**WORK INSTRUCTION**: Every line holding the string "separator" is to be copied from the entries below.

[Start of Attachment]

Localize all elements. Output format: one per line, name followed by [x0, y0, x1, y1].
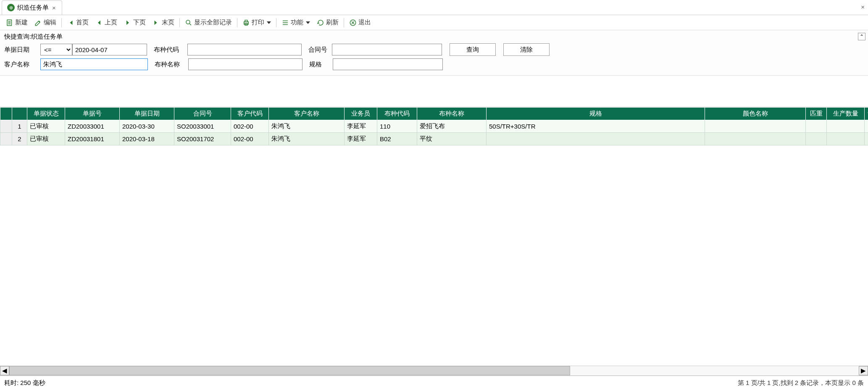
col-doc-no[interactable]: 单据号 [65, 108, 120, 120]
col-cust-code[interactable]: 客户代码 [231, 108, 269, 120]
elapsed-time: 耗时: 250 毫秒 [4, 379, 45, 387]
cell: 50S/TR+30S/TR [487, 120, 705, 133]
cell: 2020-03-18 [120, 133, 174, 145]
col-sales[interactable]: 业务员 [345, 108, 377, 120]
clear-button[interactable]: 清除 [503, 43, 550, 56]
customer-name-input[interactable] [40, 58, 148, 70]
col-doc-date[interactable]: 单据日期 [120, 108, 174, 120]
prev-page-button[interactable]: 上页 [92, 17, 121, 28]
scroll-left-icon[interactable]: ◀ [0, 366, 9, 375]
query-row-1: 单据日期 <= 布种代码 合同号 查询 清除 [4, 43, 864, 56]
contract-no-label: 合同号 [302, 46, 332, 54]
close-all-icon[interactable]: × [861, 3, 865, 11]
svg-point-4 [186, 20, 190, 24]
fabric-code-input[interactable] [187, 44, 302, 55]
last-label: 末页 [162, 18, 174, 26]
grid-table: 单据状态 单据号 单据日期 合同号 客户代码 客户名称 业务员 布种代码 布种名… [0, 107, 868, 145]
cell: 002-00 [231, 120, 269, 133]
last-page-button[interactable]: 末页 [149, 17, 178, 28]
function-button[interactable]: 功能 [278, 17, 313, 28]
contract-no-input[interactable] [332, 44, 442, 55]
separator [276, 18, 276, 27]
scroll-thumb[interactable] [9, 366, 570, 375]
cell [705, 120, 806, 133]
next-icon [124, 19, 132, 26]
col-contract-no[interactable]: 合同号 [174, 108, 231, 120]
fabric-name-input[interactable] [188, 58, 302, 70]
first-page-button[interactable]: 首页 [63, 17, 92, 28]
col-pi-weight[interactable]: 匹重 [806, 108, 827, 120]
spec-label: 规格 [302, 61, 333, 69]
date-operator-select[interactable]: <= [40, 44, 72, 55]
table-row[interactable]: 1已审核ZD200330012020-03-30SO20033001002-00… [0, 120, 868, 133]
col-fabric-code[interactable]: 布种代码 [377, 108, 417, 120]
rownum-cell: 2 [12, 133, 27, 145]
next-label: 下页 [133, 18, 146, 26]
collapse-icon[interactable]: ⌃ [858, 33, 865, 40]
tab-weaving-task[interactable]: ⊕ 织造任务单 × [2, 0, 62, 15]
cell: 已审核 [27, 133, 65, 145]
prev-icon [95, 19, 103, 26]
col-rownum[interactable] [12, 108, 27, 120]
separator [61, 18, 62, 27]
quick-query-title: 快捷查询:织造任务单 [4, 33, 864, 41]
last-icon [153, 19, 160, 26]
paging-info: 第 1 页/共 1 页,找到 2 条记录，本页显示 0 条 [738, 379, 864, 387]
cell: 朱鸿飞 [269, 120, 345, 133]
cell: 李延军 [345, 133, 377, 145]
edit-button[interactable]: 编辑 [31, 17, 60, 28]
separator [344, 18, 344, 27]
col-fabric-name[interactable]: 布种名称 [417, 108, 487, 120]
date-input[interactable] [72, 44, 147, 55]
query-button[interactable]: 查询 [450, 43, 496, 56]
next-page-button[interactable]: 下页 [121, 17, 149, 28]
cell: 李延军 [345, 120, 377, 133]
col-cust-name[interactable]: 客户名称 [269, 108, 345, 120]
print-label: 打印 [252, 18, 264, 26]
col-expand[interactable] [0, 108, 12, 120]
rownum-cell: 1 [12, 120, 27, 133]
col-spec[interactable]: 规格 [487, 108, 705, 120]
scroll-track[interactable] [9, 366, 859, 375]
exit-button[interactable]: 退出 [346, 17, 374, 28]
horizontal-scrollbar[interactable]: ◀ ▶ [0, 366, 868, 376]
tab-title: 织造任务单 [17, 4, 49, 12]
print-button[interactable]: 打印 [239, 17, 274, 28]
search-icon [185, 19, 192, 26]
close-icon[interactable]: × [51, 4, 57, 11]
toolbar: 新建 编辑 首页 上页 下页 末页 显示全部记录 打印 功能 刷新 [0, 15, 868, 30]
cell: 平纹 [417, 133, 487, 145]
exit-icon [349, 19, 357, 26]
expand-cell[interactable] [0, 133, 12, 145]
col-plan[interactable]: 计 [865, 108, 868, 120]
new-label: 新建 [15, 18, 28, 26]
customer-name-label: 客户名称 [4, 61, 40, 69]
list-icon [281, 19, 289, 26]
cell: ZD20033001 [65, 120, 120, 133]
col-color-name[interactable]: 颜色名称 [705, 108, 806, 120]
refresh-icon [317, 19, 324, 26]
scroll-right-icon[interactable]: ▶ [859, 366, 868, 375]
tab-bar: ⊕ 织造任务单 × × [0, 0, 868, 15]
cell: ZD20031801 [65, 133, 120, 145]
new-button[interactable]: 新建 [3, 17, 31, 28]
cell [806, 120, 827, 133]
edit-icon [34, 19, 42, 26]
col-prod-qty[interactable]: 生产数量 [827, 108, 865, 120]
refresh-button[interactable]: 刷新 [313, 17, 342, 28]
show-all-button[interactable]: 显示全部记录 [181, 17, 235, 28]
cell [705, 133, 806, 145]
cell: B02 [377, 133, 417, 145]
col-status[interactable]: 单据状态 [27, 108, 65, 120]
chevron-down-icon [267, 21, 271, 24]
cell: SO20031702 [174, 133, 231, 145]
cell: 002-00 [231, 133, 269, 145]
svg-line-5 [189, 24, 191, 25]
table-row[interactable]: 2已审核ZD200318012020-03-18SO20031702002-00… [0, 133, 868, 145]
quick-query-panel: 快捷查询:织造任务单 ⌃ 单据日期 <= 布种代码 合同号 查询 清除 客户名称… [0, 30, 868, 76]
expand-cell[interactable] [0, 120, 12, 133]
doc-date-label: 单据日期 [4, 46, 40, 54]
grid-header-row: 单据状态 单据号 单据日期 合同号 客户代码 客户名称 业务员 布种代码 布种名… [0, 108, 868, 120]
spec-input[interactable] [333, 58, 443, 70]
cell: 110 [377, 120, 417, 133]
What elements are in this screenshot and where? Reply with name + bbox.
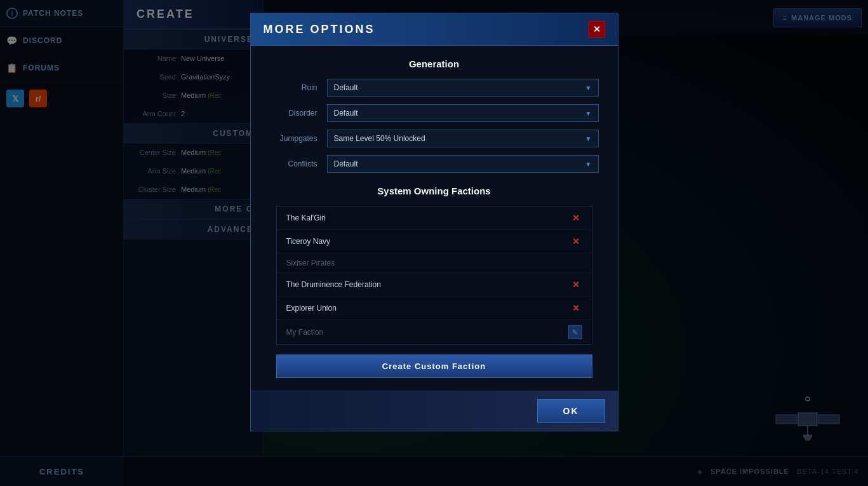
faction-remove-kalgiri[interactable]: ✕ <box>570 212 582 224</box>
disorder-label: Disorder <box>270 109 327 118</box>
jumpgates-arrow-icon: ▼ <box>585 135 592 142</box>
jumpgates-select[interactable]: Same Level 50% Unlocked ▼ <box>327 130 599 147</box>
faction-list: The Kal'Giri ✕ Ticeroy Navy ✕ Sixiser Pi… <box>276 206 592 345</box>
modal-close-icon: ✕ <box>593 24 601 34</box>
faction-item-explorer: Explorer Union ✕ <box>277 297 592 320</box>
ruin-select[interactable]: Default ▼ <box>327 79 599 97</box>
conflicts-arrow-icon: ▼ <box>585 161 592 168</box>
ruin-label: Ruin <box>270 83 327 92</box>
ruin-arrow-icon: ▼ <box>585 84 592 91</box>
ruin-value: Default <box>334 83 358 92</box>
ok-button[interactable]: OK <box>537 399 605 423</box>
faction-name-ticeroy: Ticeroy Navy <box>286 237 331 246</box>
more-options-modal: MORE OPTIONS ✕ Generation Ruin Default ▼… <box>250 13 618 431</box>
modal-title: MORE OPTIONS <box>264 23 375 36</box>
conflicts-label: Conflicts <box>270 159 327 168</box>
disorder-select[interactable]: Default ▼ <box>327 104 599 122</box>
conflicts-form-group: Conflicts Default ▼ <box>270 155 599 173</box>
jumpgates-form-group: Jumpgates Same Level 50% Unlocked ▼ <box>270 130 599 147</box>
disorder-value: Default <box>334 109 358 118</box>
system-owning-title: System Owning Factions <box>270 186 599 196</box>
disorder-arrow-icon: ▼ <box>585 110 592 117</box>
faction-name-explorer: Explorer Union <box>286 304 337 313</box>
jumpgates-value: Same Level 50% Unlocked <box>334 134 425 143</box>
modal-overlay: MORE OPTIONS ✕ Generation Ruin Default ▼… <box>0 0 868 486</box>
faction-item-druminence: The Druminence Federation ✕ <box>277 273 592 297</box>
faction-edit-myfaction[interactable]: ✎ <box>568 325 582 339</box>
create-custom-faction-button[interactable]: Create Custom Faction <box>276 354 592 378</box>
conflicts-value: Default <box>334 159 358 168</box>
faction-item-myfaction: My Faction ✎ <box>277 320 592 344</box>
modal-footer: OK <box>251 391 618 431</box>
generation-section-title: Generation <box>270 58 599 69</box>
faction-remove-explorer[interactable]: ✕ <box>570 302 582 314</box>
faction-remove-druminence[interactable]: ✕ <box>570 278 582 291</box>
faction-name-kalgiri: The Kal'Giri <box>286 213 326 222</box>
modal-body: Generation Ruin Default ▼ Disorder Defau… <box>251 46 618 391</box>
faction-item-sixiser: Sixiser Pirates <box>277 253 592 273</box>
faction-name-sixiser: Sixiser Pirates <box>286 259 335 267</box>
disorder-form-group: Disorder Default ▼ <box>270 104 599 122</box>
jumpgates-label: Jumpgates <box>270 134 327 143</box>
faction-item-kalgiri: The Kal'Giri ✕ <box>277 206 592 230</box>
modal-close-button[interactable]: ✕ <box>589 21 605 37</box>
faction-item-ticeroy: Ticeroy Navy ✕ <box>277 230 592 253</box>
faction-remove-ticeroy[interactable]: ✕ <box>570 235 582 248</box>
ruin-form-group: Ruin Default ▼ <box>270 79 599 97</box>
modal-header: MORE OPTIONS ✕ <box>251 13 618 46</box>
conflicts-select[interactable]: Default ▼ <box>327 155 599 173</box>
faction-name-myfaction: My Faction <box>286 328 324 337</box>
faction-name-druminence: The Druminence Federation <box>286 280 381 289</box>
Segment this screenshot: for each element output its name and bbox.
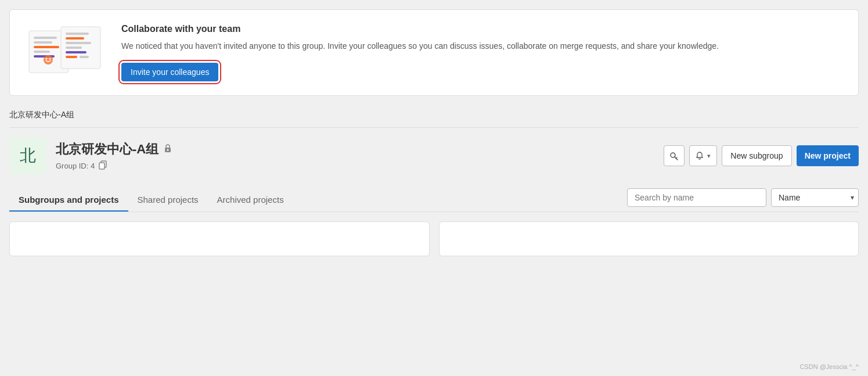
- group-id-label: Group ID: 4: [56, 162, 95, 170]
- group-name: 北京研发中心-A组: [56, 141, 159, 158]
- svg-rect-7: [66, 33, 89, 35]
- group-id-row: Group ID: 4: [56, 160, 172, 171]
- tabs-left: Subgroups and projects Shared projects A…: [9, 189, 293, 211]
- invite-content: Collaborate with your team We noticed th…: [121, 24, 842, 81]
- svg-rect-9: [66, 42, 91, 44]
- svg-rect-3: [34, 46, 59, 48]
- page-wrapper: CH S ⋮: [0, 0, 868, 376]
- footer-watermark: CSDN @Jesscia ^_^: [799, 363, 859, 370]
- bell-chevron-icon: ▾: [707, 152, 711, 160]
- svg-rect-10: [66, 46, 82, 49]
- svg-rect-4: [34, 51, 50, 53]
- lock-icon: [163, 144, 172, 155]
- svg-rect-15: [66, 56, 77, 58]
- svg-rect-11: [66, 51, 87, 53]
- tabs-right: Name Last created Oldest created Recentl…: [627, 188, 859, 212]
- tab-subgroups-and-projects[interactable]: Subgroups and projects: [9, 189, 128, 212]
- bottom-cards: [9, 221, 859, 256]
- invite-colleagues-button[interactable]: Invite your colleagues: [121, 63, 218, 81]
- group-info: 北京研发中心-A组 Group ID: 4: [56, 141, 172, 171]
- svg-point-18: [167, 149, 169, 151]
- group-breadcrumb: 北京研发中心-A组: [9, 110, 859, 128]
- svg-rect-2: [34, 41, 52, 44]
- invite-card: Collaborate with your team We noticed th…: [9, 9, 859, 96]
- svg-rect-8: [66, 37, 84, 40]
- tab-shared-projects[interactable]: Shared projects: [128, 189, 208, 212]
- tabs-row: Subgroups and projects Shared projects A…: [9, 188, 859, 212]
- svg-point-14: [49, 58, 51, 60]
- group-avatar: 北: [9, 137, 46, 174]
- sort-select[interactable]: Name Last created Oldest created Recentl…: [771, 188, 859, 207]
- key-button[interactable]: [664, 145, 685, 166]
- search-input[interactable]: [627, 188, 766, 207]
- group-header-left: 北 北京研发中心-A组 Group ID: 4: [9, 137, 172, 174]
- svg-point-13: [46, 58, 48, 60]
- invite-card-description: We noticed that you haven't invited anyo…: [121, 40, 842, 52]
- svg-point-12: [44, 55, 53, 65]
- new-project-button[interactable]: New project: [797, 145, 859, 166]
- sort-select-wrap: Name Last created Oldest created Recentl…: [771, 188, 859, 207]
- copy-id-icon[interactable]: [98, 160, 107, 171]
- invite-card-title: Collaborate with your team: [121, 24, 842, 34]
- bottom-card-right: [439, 221, 859, 256]
- svg-rect-16: [80, 56, 89, 58]
- bottom-card-left: [9, 221, 430, 256]
- group-header: 北 北京研发中心-A组 Group ID: 4: [9, 137, 859, 174]
- invite-illustration: [26, 24, 107, 76]
- svg-rect-1: [34, 37, 57, 39]
- illustration-svg: [26, 24, 107, 76]
- new-subgroup-button[interactable]: New subgroup: [722, 145, 791, 166]
- group-header-right: ▾ New subgroup New project: [664, 145, 859, 166]
- tab-archived-projects[interactable]: Archived projects: [208, 189, 293, 212]
- group-name-row: 北京研发中心-A组: [56, 141, 172, 158]
- notification-bell-button[interactable]: ▾: [689, 145, 717, 166]
- svg-rect-20: [99, 163, 105, 169]
- search-input-wrap: [627, 188, 766, 207]
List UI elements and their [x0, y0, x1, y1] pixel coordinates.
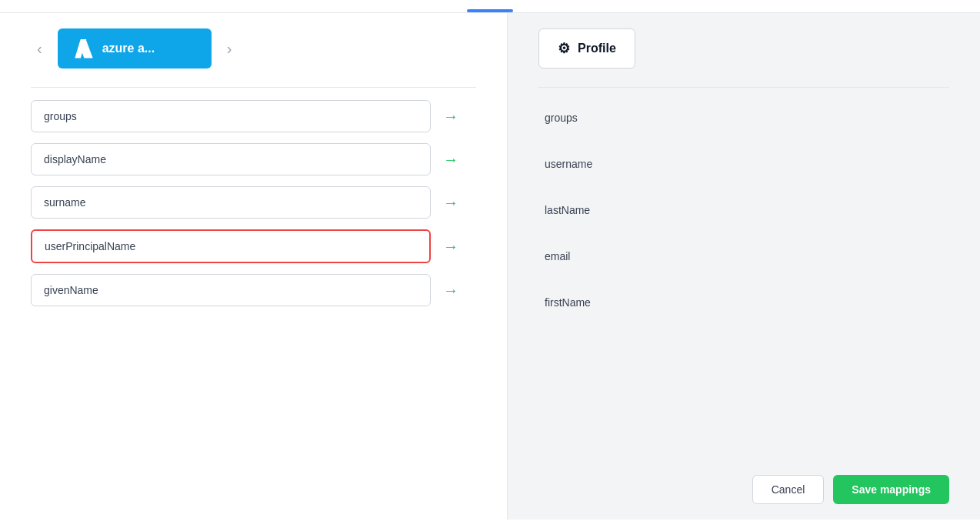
prev-arrow-button[interactable]: ‹ — [31, 37, 48, 61]
input-displayName[interactable] — [31, 143, 431, 175]
azure-badge: azure a... — [58, 28, 212, 69]
profile-label: Profile — [578, 42, 616, 55]
target-label-lastName: lastName — [545, 204, 590, 216]
arrow-icon-displayName: → — [443, 151, 458, 169]
azure-badge-label: azure a... — [102, 42, 155, 55]
arrow-icon-givenName: → — [443, 282, 458, 299]
right-panel: ⚙ Profile groups username lastName email… — [508, 13, 980, 520]
next-arrow-button[interactable]: › — [221, 37, 238, 61]
target-label-firstName: firstName — [545, 296, 591, 309]
main-layout: ‹ azure a... › → → — [0, 13, 980, 520]
field-row-displayName: → — [31, 143, 476, 175]
target-row-lastName: lastName — [538, 192, 949, 228]
arrow-icon-userPrincipalName: → — [443, 238, 458, 256]
input-givenName[interactable] — [31, 274, 431, 306]
target-label-username: username — [545, 158, 592, 170]
left-panel: ‹ azure a... › → → — [0, 13, 508, 520]
field-row-surname: → — [31, 186, 476, 219]
gear-icon: ⚙ — [558, 40, 570, 57]
profile-divider — [538, 87, 949, 88]
input-surname[interactable] — [31, 186, 431, 219]
field-row-userPrincipalName: → — [31, 229, 476, 263]
target-row-firstName: firstName — [538, 285, 949, 320]
input-groups[interactable] — [31, 100, 431, 132]
step-indicator — [467, 9, 513, 12]
bottom-actions: Cancel Save mappings — [538, 459, 949, 504]
field-row-givenName: → — [31, 274, 476, 306]
source-header: ‹ azure a... › — [31, 28, 476, 69]
profile-button[interactable]: ⚙ Profile — [538, 28, 635, 69]
chevron-right-icon: › — [227, 40, 232, 58]
target-label-email: email — [545, 250, 570, 262]
input-userPrincipalName[interactable] — [31, 229, 431, 263]
field-row-groups: → — [31, 100, 476, 132]
cancel-button[interactable]: Cancel — [752, 475, 825, 504]
left-divider — [31, 87, 476, 88]
save-mappings-button[interactable]: Save mappings — [833, 475, 949, 504]
target-row-groups: groups — [538, 100, 949, 135]
target-label-groups: groups — [545, 112, 578, 124]
azure-logo-icon — [73, 38, 95, 59]
target-row-username: username — [538, 146, 949, 182]
top-bar — [0, 0, 980, 13]
arrow-icon-groups: → — [443, 108, 458, 125]
arrow-icon-surname: → — [443, 194, 458, 212]
chevron-left-icon: ‹ — [37, 40, 42, 58]
target-row-email: email — [538, 239, 949, 274]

[End of Attachment]

**EXERCISE RESULT**:
separator [276, 18, 276, 27]
separator [61, 18, 62, 27]
separator [344, 18, 344, 27]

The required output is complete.